While we don't know exactly what caused the issue yet, it looks like server was run out of memory, possibly due to a massive surge of queries to MySQL.
The server Bediver (81.17.248.30) needs to be reboot urgently.
Our engineers are doing this now and the downtime will be no more than 5 minutes.
UPDATE: This is complete
Pemwinweb09(81.17.250.41) is currently experiencing issues. We're currently looking into it and will update here as soon as we know more.
UPDATE 17:38: The server is up and running again and we're currently investigating to find the cause of the outage.

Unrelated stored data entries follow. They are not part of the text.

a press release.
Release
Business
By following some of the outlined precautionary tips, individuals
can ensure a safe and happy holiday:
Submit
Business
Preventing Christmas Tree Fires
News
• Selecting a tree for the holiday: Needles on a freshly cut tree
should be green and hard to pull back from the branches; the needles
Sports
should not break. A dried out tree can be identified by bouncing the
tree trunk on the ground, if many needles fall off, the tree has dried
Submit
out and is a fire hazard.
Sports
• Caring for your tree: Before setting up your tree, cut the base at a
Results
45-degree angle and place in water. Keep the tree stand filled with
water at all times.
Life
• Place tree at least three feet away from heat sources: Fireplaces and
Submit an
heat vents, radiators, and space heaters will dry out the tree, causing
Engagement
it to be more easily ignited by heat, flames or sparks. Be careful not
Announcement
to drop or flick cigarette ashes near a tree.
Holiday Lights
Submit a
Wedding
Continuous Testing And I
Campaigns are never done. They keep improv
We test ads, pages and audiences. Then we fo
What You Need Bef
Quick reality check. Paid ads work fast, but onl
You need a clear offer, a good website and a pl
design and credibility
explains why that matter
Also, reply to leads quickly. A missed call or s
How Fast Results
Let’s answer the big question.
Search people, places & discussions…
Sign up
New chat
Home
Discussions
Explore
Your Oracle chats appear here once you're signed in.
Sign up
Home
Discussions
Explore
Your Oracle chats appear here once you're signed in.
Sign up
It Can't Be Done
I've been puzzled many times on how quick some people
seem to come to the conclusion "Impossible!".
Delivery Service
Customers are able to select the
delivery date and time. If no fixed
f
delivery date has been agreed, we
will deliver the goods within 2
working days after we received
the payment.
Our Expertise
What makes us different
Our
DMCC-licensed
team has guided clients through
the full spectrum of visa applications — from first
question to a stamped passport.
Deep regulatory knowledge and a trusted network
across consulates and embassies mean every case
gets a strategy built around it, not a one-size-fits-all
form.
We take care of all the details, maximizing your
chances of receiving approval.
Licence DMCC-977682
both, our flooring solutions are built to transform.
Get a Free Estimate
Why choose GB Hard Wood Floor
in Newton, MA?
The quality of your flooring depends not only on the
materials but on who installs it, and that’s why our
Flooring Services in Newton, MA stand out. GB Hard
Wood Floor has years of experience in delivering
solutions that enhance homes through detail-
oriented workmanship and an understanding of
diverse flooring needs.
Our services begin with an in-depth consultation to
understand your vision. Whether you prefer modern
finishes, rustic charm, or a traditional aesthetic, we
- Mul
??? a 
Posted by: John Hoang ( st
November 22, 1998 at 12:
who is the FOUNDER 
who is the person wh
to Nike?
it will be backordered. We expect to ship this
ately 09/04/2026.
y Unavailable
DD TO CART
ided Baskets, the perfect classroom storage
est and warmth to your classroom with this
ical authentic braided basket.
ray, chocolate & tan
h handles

There will be an upgrade of the PHP versions on Gorlois, Priamus and Rivalin to PHP 5.2.12 this evening in order to fully sort an issue we've been having with Installatron. There should be only a few seconds downtime required as Apache restarts with the new version.
UPDATE: 18:10
All three servers have been successfully updated. Gorlois' had slightly more downtime than expected as an automated process restarted Apache in the background while PHP was being updated. This caused PHP to stop working for about 2 minutes.
UPDATE: 08:52 Tuesday Feb 2nd
As mentioned above the server Gorlois had some additional knock on problems after this upgrade. During the compile of PHP exim decided that it wouldn't accept e-mail from outside. This wasn't caught until the alerting system sent it's first reminder about the service being down some time after. Gorlois' SMTP service came back at 20:17 last night and people were able to send e-mail again and e-mail from outside started to flow. We don't believe any e-mail was lost during this window.